*** ENTRIES SHOWN ***

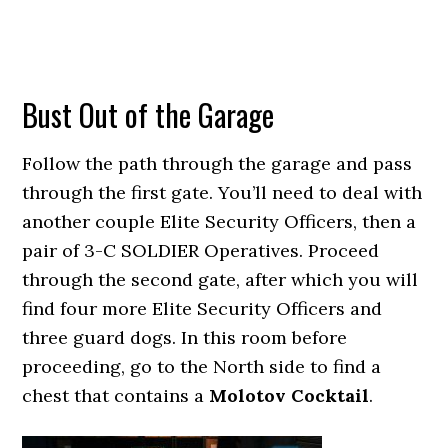
Bust Out of the Garage
Follow the path through the garage and pass
through the first gate. You’ll need to deal with
another couple Elite Security Officers, then a
pair of 3-C SOLDIER Operatives. Proceed
through the second gate, after which you will
find four more Elite Security Officers and
three guard dogs. In this room before
proceeding, go to the North side to find a
chest that contains a
Molotov Cocktail
.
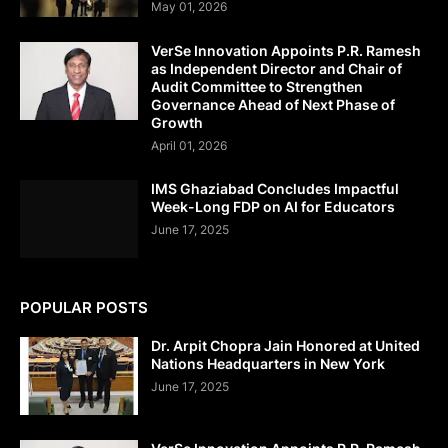
May 01, 2026
VerSe Innovation Appoints P.R. Ramesh
as Independent Director and Chair of
Audit Committee to Strengthen
Governance Ahead of Next Phase of
Growth
April 01, 2026
IMS Ghaziabad Concludes Impactful
Week-Long FDP on AI for Educators
June 17, 2025
POPULAR POSTS
Dr. Arpit Chopra Jain Honored at United
Nations Headquarters in New York
June 17, 2025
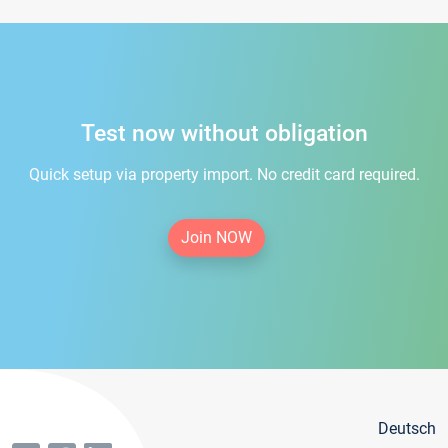
Test now without obligation
Quick setup via property import. No credit card required.
Join NOW
Deutsch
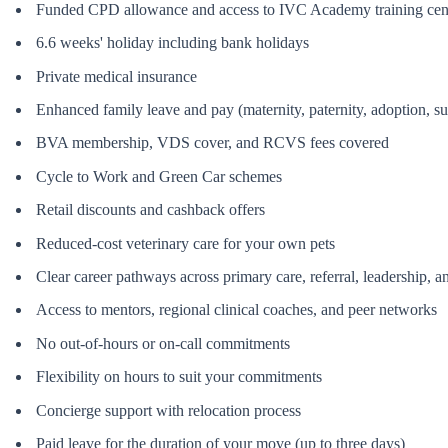
Funded CPD allowance and access to IVC Academy training cen
6.6 weeks' holiday including bank holidays
Private medical insurance
Enhanced family leave and pay (maternity, paternity, adoption, s
BVA membership, VDS cover, and RCVS fees covered
Cycle to Work and Green Car schemes
Retail discounts and cashback offers
Reduced-cost veterinary care for your own pets
Clear career pathways across primary care, referral, leadership, an
Access to mentors, regional clinical coaches, and peer networks
No out-of-hours or on-call commitments
Flexibility on hours to suit your commitments
Concierge support with relocation process
Paid leave for the duration of your move (up to three days)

*** End of ENTRIES SHOWN ***

* **GOAL OF THE EXERCISE**: Only the text of the records is to be reproduced exactly; skip the pictures.

* **TASK OUTPUT**:
Bust Out of the Garage
Follow the path through the garage and pass
through the first gate. You’ll need to deal with
another couple Elite Security Officers, then a
pair of 3-C SOLDIER Operatives. Proceed
through the second gate, after which you will
find four more Elite Security Officers and
three guard dogs. In this room before
proceeding, go to the North side to find a
chest that contains a
Molotov Cocktail
.
May 01, 2026
VerSe Innovation Appoints P.R. Ramesh
as Independent Director and Chair of
Audit Committee to Strengthen
Governance Ahead of Next Phase of
Growth
April 01, 2026
IMS Ghaziabad Concludes Impactful
Week-Long FDP on AI for Educators
June 17, 2025
POPULAR POSTS
Dr. Arpit Chopra Jain Honored at United
Nations Headquarters in New York
June 17, 2025
Test now without obligation
Quick setup via property import. No credit card required.
Join NOW
Deutsch
Funded CPD allowance and access to IVC Academy training cen
6.6 weeks' holiday including bank holidays
Private medical insurance
Enhanced family leave and pay (maternity, paternity, adoption, s
BVA membership, VDS cover, and RCVS fees covered
Cycle to Work and Green Car schemes
Retail discounts and cashback offers
Reduced-cost veterinary care for your own pets
Clear career pathways across primary care, referral, leadership, an
Access to mentors, regional clinical coaches, and peer networks
No out-of-hours or on-call commitments
Flexibility on hours to suit your commitments
Concierge support with relocation process
Paid leave for the duration of your move (up to three days)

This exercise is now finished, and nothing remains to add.